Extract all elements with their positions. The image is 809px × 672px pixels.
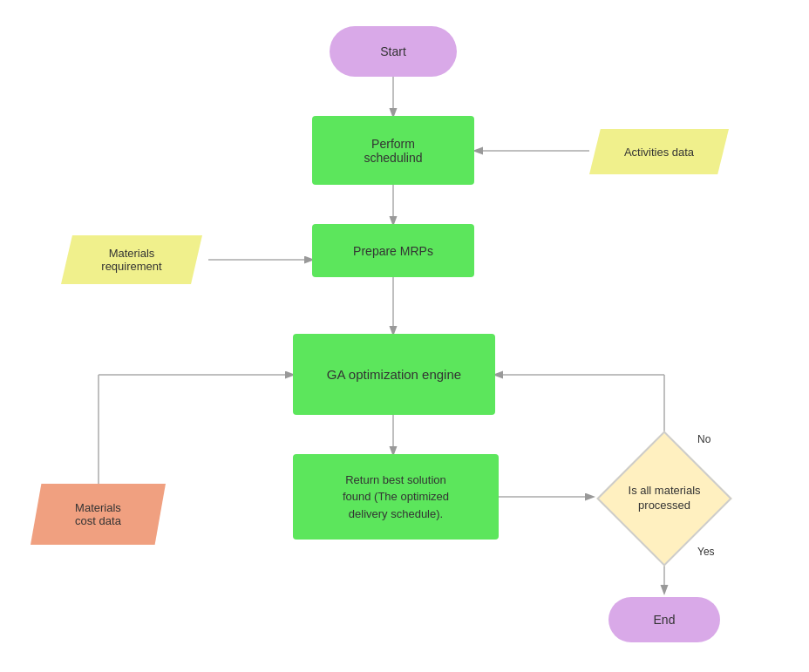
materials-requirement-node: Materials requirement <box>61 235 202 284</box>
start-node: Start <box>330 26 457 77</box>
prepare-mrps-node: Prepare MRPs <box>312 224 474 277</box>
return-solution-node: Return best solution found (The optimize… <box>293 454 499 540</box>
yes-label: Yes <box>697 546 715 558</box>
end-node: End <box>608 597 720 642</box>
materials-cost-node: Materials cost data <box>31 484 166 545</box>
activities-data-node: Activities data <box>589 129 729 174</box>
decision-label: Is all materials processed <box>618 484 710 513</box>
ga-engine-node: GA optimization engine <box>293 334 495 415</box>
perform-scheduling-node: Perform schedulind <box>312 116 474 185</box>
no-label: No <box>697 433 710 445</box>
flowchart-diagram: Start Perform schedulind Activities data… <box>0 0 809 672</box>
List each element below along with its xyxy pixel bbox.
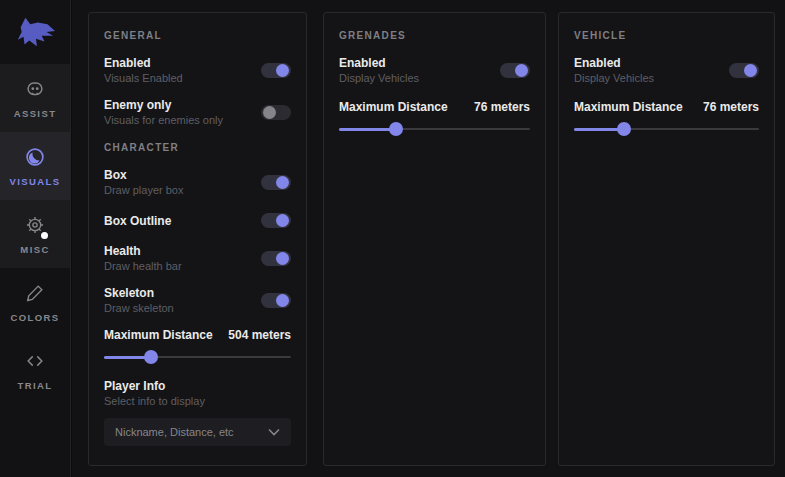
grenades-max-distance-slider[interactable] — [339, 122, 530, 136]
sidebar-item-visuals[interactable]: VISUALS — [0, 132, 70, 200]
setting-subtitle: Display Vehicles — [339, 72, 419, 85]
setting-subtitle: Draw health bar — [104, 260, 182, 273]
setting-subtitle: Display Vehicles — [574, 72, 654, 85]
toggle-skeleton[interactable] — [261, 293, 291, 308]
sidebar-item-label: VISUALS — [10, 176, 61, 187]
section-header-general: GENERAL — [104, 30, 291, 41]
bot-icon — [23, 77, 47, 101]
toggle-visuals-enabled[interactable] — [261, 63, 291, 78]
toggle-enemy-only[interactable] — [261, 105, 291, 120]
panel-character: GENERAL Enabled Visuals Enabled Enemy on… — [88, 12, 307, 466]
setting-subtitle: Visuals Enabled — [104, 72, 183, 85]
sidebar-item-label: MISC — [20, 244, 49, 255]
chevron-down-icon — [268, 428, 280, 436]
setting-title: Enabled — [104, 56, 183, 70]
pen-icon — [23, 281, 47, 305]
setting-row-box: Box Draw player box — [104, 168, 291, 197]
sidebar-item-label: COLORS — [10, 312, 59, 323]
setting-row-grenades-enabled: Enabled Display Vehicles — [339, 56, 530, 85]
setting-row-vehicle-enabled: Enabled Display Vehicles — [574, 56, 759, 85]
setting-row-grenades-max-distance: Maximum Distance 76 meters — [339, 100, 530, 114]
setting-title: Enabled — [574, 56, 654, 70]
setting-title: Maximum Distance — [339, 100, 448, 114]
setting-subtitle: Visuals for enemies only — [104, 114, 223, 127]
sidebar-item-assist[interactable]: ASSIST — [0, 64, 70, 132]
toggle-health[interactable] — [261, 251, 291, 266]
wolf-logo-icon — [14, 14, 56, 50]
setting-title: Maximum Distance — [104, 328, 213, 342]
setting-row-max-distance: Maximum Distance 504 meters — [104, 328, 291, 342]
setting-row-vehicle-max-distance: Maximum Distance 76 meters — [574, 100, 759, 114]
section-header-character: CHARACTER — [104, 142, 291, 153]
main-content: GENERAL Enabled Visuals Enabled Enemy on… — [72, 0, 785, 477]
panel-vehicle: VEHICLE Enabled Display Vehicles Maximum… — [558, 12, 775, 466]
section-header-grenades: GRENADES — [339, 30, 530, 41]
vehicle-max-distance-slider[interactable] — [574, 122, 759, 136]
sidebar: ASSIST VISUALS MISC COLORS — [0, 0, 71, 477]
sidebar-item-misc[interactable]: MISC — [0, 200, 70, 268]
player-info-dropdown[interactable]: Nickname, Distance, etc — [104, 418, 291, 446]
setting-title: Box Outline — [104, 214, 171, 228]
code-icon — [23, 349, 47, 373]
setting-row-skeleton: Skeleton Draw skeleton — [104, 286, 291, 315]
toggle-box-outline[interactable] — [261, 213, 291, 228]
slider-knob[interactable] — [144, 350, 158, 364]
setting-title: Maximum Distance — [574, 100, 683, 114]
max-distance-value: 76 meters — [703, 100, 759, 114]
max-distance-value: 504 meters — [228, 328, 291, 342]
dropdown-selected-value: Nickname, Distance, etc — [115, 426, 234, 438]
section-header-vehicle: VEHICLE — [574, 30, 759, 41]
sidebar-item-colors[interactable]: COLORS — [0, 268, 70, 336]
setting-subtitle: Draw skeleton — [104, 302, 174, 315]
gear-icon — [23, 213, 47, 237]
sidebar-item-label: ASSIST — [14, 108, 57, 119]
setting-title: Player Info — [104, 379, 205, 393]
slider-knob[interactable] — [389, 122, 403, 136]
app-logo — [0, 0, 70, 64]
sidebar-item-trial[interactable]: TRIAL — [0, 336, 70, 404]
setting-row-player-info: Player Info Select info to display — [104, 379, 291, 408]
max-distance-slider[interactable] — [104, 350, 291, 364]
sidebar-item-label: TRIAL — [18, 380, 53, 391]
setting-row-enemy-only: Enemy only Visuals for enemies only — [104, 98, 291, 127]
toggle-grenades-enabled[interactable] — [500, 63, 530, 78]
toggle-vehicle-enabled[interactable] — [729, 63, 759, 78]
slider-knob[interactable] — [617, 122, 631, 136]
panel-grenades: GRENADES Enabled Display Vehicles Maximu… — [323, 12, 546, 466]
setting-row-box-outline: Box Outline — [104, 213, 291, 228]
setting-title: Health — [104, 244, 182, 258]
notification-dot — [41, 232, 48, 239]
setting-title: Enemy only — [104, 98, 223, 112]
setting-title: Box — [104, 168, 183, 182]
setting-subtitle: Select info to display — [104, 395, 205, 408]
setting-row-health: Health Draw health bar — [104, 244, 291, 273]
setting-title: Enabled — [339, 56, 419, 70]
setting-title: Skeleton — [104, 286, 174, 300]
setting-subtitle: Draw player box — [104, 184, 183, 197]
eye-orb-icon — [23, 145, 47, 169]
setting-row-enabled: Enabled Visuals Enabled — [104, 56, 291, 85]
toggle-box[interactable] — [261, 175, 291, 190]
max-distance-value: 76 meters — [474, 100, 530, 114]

---

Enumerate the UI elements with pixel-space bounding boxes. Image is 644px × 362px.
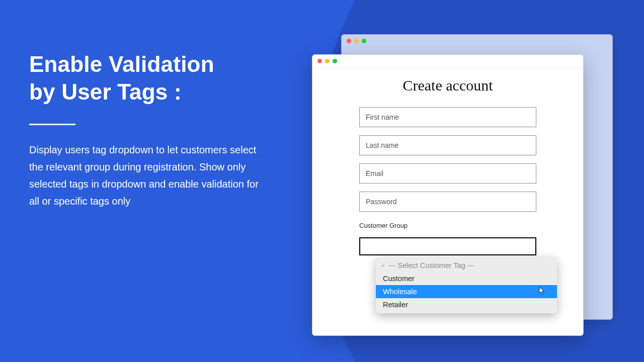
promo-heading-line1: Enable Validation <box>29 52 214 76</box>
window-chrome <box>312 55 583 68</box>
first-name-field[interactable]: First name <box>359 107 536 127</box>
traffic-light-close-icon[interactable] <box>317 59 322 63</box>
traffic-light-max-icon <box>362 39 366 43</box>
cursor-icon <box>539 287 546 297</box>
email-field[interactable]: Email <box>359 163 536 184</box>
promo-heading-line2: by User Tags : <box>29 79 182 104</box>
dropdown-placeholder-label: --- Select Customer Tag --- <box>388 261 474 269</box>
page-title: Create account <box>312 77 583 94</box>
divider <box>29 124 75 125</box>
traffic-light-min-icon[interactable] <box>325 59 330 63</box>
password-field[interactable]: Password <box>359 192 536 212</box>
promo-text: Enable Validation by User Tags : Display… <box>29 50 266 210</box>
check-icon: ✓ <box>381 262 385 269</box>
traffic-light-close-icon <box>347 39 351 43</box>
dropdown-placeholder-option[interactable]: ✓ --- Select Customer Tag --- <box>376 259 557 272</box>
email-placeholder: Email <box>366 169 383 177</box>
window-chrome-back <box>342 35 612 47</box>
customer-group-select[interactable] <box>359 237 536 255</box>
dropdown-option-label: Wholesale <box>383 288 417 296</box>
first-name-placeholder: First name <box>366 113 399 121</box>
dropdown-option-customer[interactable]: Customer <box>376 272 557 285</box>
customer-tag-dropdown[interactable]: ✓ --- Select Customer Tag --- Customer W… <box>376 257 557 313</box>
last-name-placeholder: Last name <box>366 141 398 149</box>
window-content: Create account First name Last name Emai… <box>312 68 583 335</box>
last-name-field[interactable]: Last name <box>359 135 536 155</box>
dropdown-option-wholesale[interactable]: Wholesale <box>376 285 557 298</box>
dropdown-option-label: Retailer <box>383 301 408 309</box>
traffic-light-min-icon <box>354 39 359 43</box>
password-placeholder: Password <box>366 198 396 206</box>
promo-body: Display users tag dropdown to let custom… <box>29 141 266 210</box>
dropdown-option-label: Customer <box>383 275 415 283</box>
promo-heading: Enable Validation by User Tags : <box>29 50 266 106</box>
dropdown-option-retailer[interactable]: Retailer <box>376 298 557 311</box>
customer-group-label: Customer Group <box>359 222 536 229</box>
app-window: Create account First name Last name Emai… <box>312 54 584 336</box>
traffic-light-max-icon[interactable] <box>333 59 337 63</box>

Action item: Give the number of lines in the listing that hold the word "subtitle", with no other words.

Exercise solution: 8